自分らしい暮らしと、贅沢な時間
“食”に関する価値観の移り変わりというお話が最初にありましたけど、澤田さんは消費者意識として、「とにかく安いものを」という意識から、「自分の納得できるものや、価値を感じるものにお金を払いたい」といった意識に変わってきているという感覚はありますか?
澤田それは、すごくありますね。最近は“個”に立ち返りたいという欲望や憧れが強くなっているように感じます。
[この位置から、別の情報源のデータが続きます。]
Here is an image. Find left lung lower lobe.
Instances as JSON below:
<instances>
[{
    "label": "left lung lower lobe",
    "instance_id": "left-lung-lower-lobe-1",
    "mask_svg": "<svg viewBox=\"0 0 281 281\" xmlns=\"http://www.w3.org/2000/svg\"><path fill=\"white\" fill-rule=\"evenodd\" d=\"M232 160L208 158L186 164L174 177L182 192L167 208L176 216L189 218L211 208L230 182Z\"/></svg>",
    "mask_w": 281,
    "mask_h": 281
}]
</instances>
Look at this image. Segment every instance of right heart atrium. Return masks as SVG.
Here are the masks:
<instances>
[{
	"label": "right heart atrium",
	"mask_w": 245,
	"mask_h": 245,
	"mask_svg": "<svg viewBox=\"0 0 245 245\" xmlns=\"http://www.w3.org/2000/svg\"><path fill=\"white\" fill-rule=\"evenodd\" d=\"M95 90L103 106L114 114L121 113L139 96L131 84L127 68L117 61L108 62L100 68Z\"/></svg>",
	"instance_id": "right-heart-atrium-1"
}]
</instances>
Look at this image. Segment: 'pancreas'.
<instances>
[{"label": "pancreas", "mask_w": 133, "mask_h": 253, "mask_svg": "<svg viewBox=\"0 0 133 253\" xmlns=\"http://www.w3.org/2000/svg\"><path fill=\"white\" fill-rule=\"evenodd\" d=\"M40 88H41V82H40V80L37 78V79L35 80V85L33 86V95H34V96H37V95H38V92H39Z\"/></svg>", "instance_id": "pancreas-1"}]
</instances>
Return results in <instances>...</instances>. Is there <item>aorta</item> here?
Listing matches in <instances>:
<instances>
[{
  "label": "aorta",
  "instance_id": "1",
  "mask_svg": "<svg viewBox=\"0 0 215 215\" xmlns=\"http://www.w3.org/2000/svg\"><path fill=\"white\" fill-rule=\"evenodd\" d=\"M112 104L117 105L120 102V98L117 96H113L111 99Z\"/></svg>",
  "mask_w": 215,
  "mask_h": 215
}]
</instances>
そういう実感もあったので、リニューアル号の第2特集は「自分らしい暮らしを見つけたい」というテーマを据え、独自に選んだ道を歩んで生きている人たちを探しにいきました。こちらのポイントは「自分らしい」にあります。
僕は、何よりも時間が大事だと思っているんです。家族や恋人、友達たちとどんな時間を過ごすか。人生って限られているから、その中で何を選んでいくのかってことを大切にしたいなと。それってやっぱり“個”としての生き方なんですよね。
田山クラフトビールを味わうというのは、とても贅沢なひとときだと思っています。お酒を飲むと、あまり生産的なことができなくなるじゃないですか(笑)。そういう意味でも、贅沢な過ごし方だと思うんですよ。
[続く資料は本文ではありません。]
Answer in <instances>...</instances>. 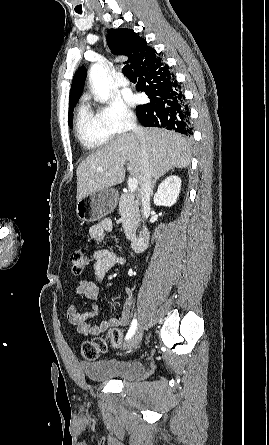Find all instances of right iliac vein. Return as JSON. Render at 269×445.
Masks as SVG:
<instances>
[{
	"label": "right iliac vein",
	"mask_w": 269,
	"mask_h": 445,
	"mask_svg": "<svg viewBox=\"0 0 269 445\" xmlns=\"http://www.w3.org/2000/svg\"><path fill=\"white\" fill-rule=\"evenodd\" d=\"M142 336H143V331L142 328L139 327L135 333L132 335V337L130 338V340L127 342L125 348L126 349H133L136 346H138V344L141 342L142 340Z\"/></svg>",
	"instance_id": "obj_1"
}]
</instances>
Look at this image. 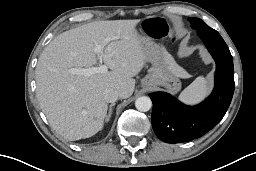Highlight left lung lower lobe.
Returning <instances> with one entry per match:
<instances>
[{"label": "left lung lower lobe", "instance_id": "0a47b994", "mask_svg": "<svg viewBox=\"0 0 256 171\" xmlns=\"http://www.w3.org/2000/svg\"><path fill=\"white\" fill-rule=\"evenodd\" d=\"M216 62L215 87L201 104L187 106L165 92L149 94L153 102L152 127L166 143H181L203 136L225 115L234 93L233 60L217 31L197 29Z\"/></svg>", "mask_w": 256, "mask_h": 171}]
</instances>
昔はとにかく短い時間の中でたくさん飲んで、酔って、日頃から我慢している自分を誤魔化すみたいな飲み方をしていたんですけど、クラフトビールは目的が違うんです。
澤田クラフトビールの目的というのは、どういったものなのでしょうか?
田山クラフトビールを語る上でのキーワードのひとつに、「Drink less , Drink better」という言葉があるんです。つまり、そんなにたくさん飲まないけど、いい気分でいられると。要するに、自分のペースでクラフトビールを味わいながら、限りある人生の中で、いい時間を過ごしましょうっていう意味なんです。
澤田たくさん飲んで酔うのではなく、しっかり味わう時間を過ごそうということですね。
田山そうですね。極端なことをいうと、ビールって昔は味わうものじゃなかったと思うんです。
僕、未だにショックな出来事として覚えているんですけど、十数年前にビールの味や香りについてお客さんに聞いたら、「ビールに味とか香りなんてあった?」って言われたんですよね。「ビールは、喉ごしでしょ」って。
澤田僕の先輩に、「ワインも喉ごしだ」って言ってる人がいますけどね(笑)。
田山(笑)。ビールにとって喉ごしは重要な要素だけど、味や香りだって楽しんでもらいたいと思っていたので複雑な気持ちになりましたね。ビールの香りがクローズアップされるようになったのって、本当につい最近のことなんです。
澤田香りや味が、「とりあえず」「くいっと」っていう固定観念を1度ストップさせたんですね。喉ごしだけでなく、香りも楽しむという飲み方が広まっていったと。
田山そうですね。このことは、国内のビール市場の中では革命的なエポックメイキングでした。そのおかげで「ビールって、味も香りも豊かだな」って感じてくれる人が増えたと思います。